No I’ve always left people after they’ve proven themselves to be unkind.

Tillybud81 · 21/10/2023 19:21

Yes and he adored me but I'd just lost the attraction and love for him through many little things he did or didn't do. Maybe look back and see if there was a time you were attracted to him and what happened to make that change. Ask yourself if you can and want to work on it.
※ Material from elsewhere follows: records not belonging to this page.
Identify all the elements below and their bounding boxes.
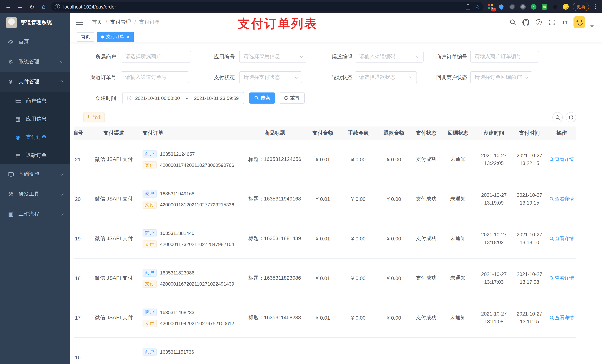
cell-notify: 未通知 <box>441 259 475 298</box>
magnifier-icon <box>549 276 554 281</box>
sidebar-item-infrastructure[interactable]: 基础设施 <box>0 164 70 184</box>
table-body: 21 微信 JSAPI 支付 商户 1635312124657 支付 42000… <box>74 140 576 364</box>
browser-update-button[interactable]: 更新 <box>573 2 589 11</box>
cell-pay-time <box>512 338 547 364</box>
sidebar-item-home[interactable]: 首页 <box>0 32 70 52</box>
date-end[interactable]: 2021-10-31 23:59:59 <box>194 95 239 101</box>
sidebar-item-app-info[interactable]: ▦ 应用信息 <box>0 110 70 128</box>
cell-status: 支付成功 <box>412 140 441 179</box>
font-size-icon[interactable]: TT <box>560 18 569 26</box>
extension-circle-icon[interactable] <box>509 3 515 10</box>
app-select[interactable]: 请选择应用信息 <box>239 51 307 62</box>
extension-drop-icon[interactable] <box>498 3 505 10</box>
channel-code-select[interactable]: 请输入渠道编码 <box>355 51 424 62</box>
reset-button[interactable]: 重置 <box>279 93 305 104</box>
create-time-range-input[interactable]: 2021-10-01 00:00:00 - 2021-10-31 23:59:5… <box>122 92 244 104</box>
view-detail-link[interactable]: 查看详情 <box>549 196 574 202</box>
navbar-actions: ? TT <box>509 13 594 31</box>
browser-nav: ← → ↻ ⌂ <box>0 1 49 12</box>
tags-view-bar: 首页 支付订单 × <box>70 31 602 43</box>
address-bar[interactable]: i localhost:1024/pay/order ☆ <box>51 2 484 11</box>
extension-grid-icon[interactable]: 10 <box>487 3 494 10</box>
sidebar-logo[interactable]: 芋道管理系统 <box>0 13 70 32</box>
extension-emoji-icon[interactable] <box>562 3 569 10</box>
cell-channel: 微信 JSAPI 支付 <box>89 298 139 337</box>
col-header-notify: 回调状态 <box>441 126 475 140</box>
breadcrumb-payment[interactable]: 支付管理 <box>110 19 131 26</box>
extension-chat-icon[interactable]: ▩ <box>541 3 548 10</box>
filter-label-merchant-order-no: 商户订单编号 <box>427 51 467 62</box>
channel-order-no-input[interactable]: 请输入渠道订单号 <box>121 71 189 83</box>
app-title: 芋道管理系统 <box>21 19 52 26</box>
refresh-table-button[interactable] <box>566 112 576 123</box>
tab-close-icon[interactable]: × <box>127 34 129 39</box>
pay-order-no: 4200001181202110277723215336 <box>160 202 234 207</box>
refund-status-select[interactable]: 请选择退款状态 <box>355 71 417 83</box>
browser-menu-icon[interactable]: ⋮ <box>592 3 602 10</box>
cell-fee: ¥ 0.00 <box>341 298 376 337</box>
github-icon[interactable] <box>522 18 530 26</box>
page-title-annotation: 支付订单列表 <box>238 16 318 32</box>
refresh-icon <box>284 96 288 100</box>
view-detail-link[interactable]: 查看详情 <box>549 156 574 163</box>
search-icon[interactable] <box>509 18 517 26</box>
cell-create-time: 2021-10-2713:19:09 <box>475 179 512 219</box>
sidebar-item-refund-order[interactable]: ▤ 退款订单 <box>0 146 70 164</box>
cell-pay-time: 2021-10-2713:17:08 <box>512 259 547 298</box>
bookmark-star-icon[interactable]: ☆ <box>475 3 480 10</box>
extension-pin-icon[interactable] <box>552 3 558 10</box>
filter-label-refund-status: 退款状态 <box>312 71 353 83</box>
filter-label-channel-code: 渠道编码 <box>312 51 353 62</box>
filter-label-notify-status: 回调商户状态 <box>427 71 467 83</box>
view-detail-link[interactable]: 查看详情 <box>549 275 574 281</box>
fullscreen-icon[interactable] <box>548 18 556 26</box>
chevron-down-icon <box>60 192 64 196</box>
view-detail-link[interactable]: 查看详情 <box>549 314 574 321</box>
pay-status-select[interactable]: 请选择支付状态 <box>239 71 302 83</box>
export-button[interactable]: 导出 <box>83 112 105 123</box>
cell-pay-time: 2021-10-2713:19:15 <box>512 179 547 219</box>
search-button[interactable]: 搜索 <box>249 93 275 104</box>
extension-check-icon[interactable]: ✓ <box>530 3 537 10</box>
hamburger-icon[interactable] <box>76 20 83 25</box>
reload-icon[interactable]: ↻ <box>27 1 37 12</box>
sidebar-item-payment[interactable]: ¥ 支付管理 <box>0 72 70 92</box>
chevron-down-icon <box>60 59 64 63</box>
url-text[interactable]: localhost:1024/pay/order <box>63 4 465 10</box>
merchant-input[interactable]: 请选择所属商户 <box>121 51 191 62</box>
site-info-icon[interactable]: i <box>55 4 60 9</box>
share-icon[interactable] <box>465 4 470 10</box>
show-search-button[interactable] <box>552 112 563 123</box>
home-icon[interactable]: ⌂ <box>39 1 49 12</box>
breadcrumb-home[interactable]: 首页 <box>92 19 102 26</box>
back-icon[interactable]: ← <box>3 1 13 12</box>
sidebar-item-workflow[interactable]: ▣ 工作流程 <box>0 204 70 224</box>
merchant-order-no-input[interactable]: 请输入商户订单编号 <box>470 51 539 62</box>
avatar-caret-icon[interactable] <box>590 25 594 27</box>
sidebar-item-dev-tools[interactable]: ⚒ 研发工具 <box>0 184 70 204</box>
date-start[interactable]: 2021-10-01 00:00:00 <box>135 95 180 101</box>
tab-home[interactable]: 首页 <box>77 32 94 42</box>
cell-order: 商户 1635311151736 支付 <box>139 338 244 364</box>
chevron-down-icon <box>60 172 64 176</box>
screen: ← → ↻ ⌂ i localhost:1024/pay/order ☆ 10 … <box>0 0 602 364</box>
magnifier-icon <box>549 197 554 201</box>
cell-id: 16 <box>74 338 89 364</box>
sidebar-item-pay-order[interactable]: ◉ 支付订单 <box>0 128 70 146</box>
col-header-create-time: 创建时间 <box>475 126 512 140</box>
tab-pay-order[interactable]: 支付订单 × <box>97 32 133 42</box>
yen-icon: ¥ <box>7 79 14 85</box>
forward-icon[interactable]: → <box>15 1 25 12</box>
sidebar-item-merchant-info[interactable]: 商户信息 <box>0 92 70 110</box>
notify-status-select[interactable]: 请选择订单回调商户状态 <box>470 71 532 83</box>
help-icon[interactable]: ? <box>535 18 543 26</box>
cell-fee: ¥ 0.00 <box>341 219 376 258</box>
cell-title: 标题：1635311823086 <box>244 259 305 298</box>
view-detail-link[interactable]: 查看详情 <box>549 235 574 242</box>
cell-notify <box>441 338 475 364</box>
extension-ring-icon[interactable] <box>519 3 526 10</box>
user-avatar[interactable] <box>573 16 585 28</box>
monitor-icon <box>7 172 14 176</box>
table-row: 18 微信 JSAPI 支付 商户 1635311823086 支付 42000… <box>74 259 576 298</box>
sidebar-item-system[interactable]: ⚙ 系统管理 <box>0 52 70 72</box>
But if you look back and realise it's always been lacking then leave. It's not fair on him to stay when you're not fully into him and not fair on yourself to stay when you're unhappy

Abhannmor · 21/10/2023 19:27

That must have been so hard for you too @Mudflaps . Very unselfish of you. 💐

LumpyandBumps · 21/10/2023 19:31

Mudflaps · 21/10/2023 18:56

I did, 25 years ago. He was a really nice guy and we were in love, I had a dc and this guy was with us from when dc was 2, when dc was 5 I was advised not to go put my body through another pregnancy (chronic illness since 12), my lovely bf was born to be a dad, he was wonderful with my dc and his nephew and we had planned two more kids but I knew he'd tell me that my dc and I were enough and we should stay together, get married etc but I couldn't do that to him so I lied, told him I'd fallen out of love and wanted to date others, he was heart broken but is now married with two dc so I still believe I did the right thing.

This made me cry. I hope you, too, are happy now.

Charlingspont · 21/10/2023 19:36

Nothingfallingdowntoday · 21/10/2023 18:38

Immaturity. It was a long time ago and I value contentment now but I needed to grow up.

Me too. I was 21 and couldn't have recognised kindness even if it had slapped me in the face.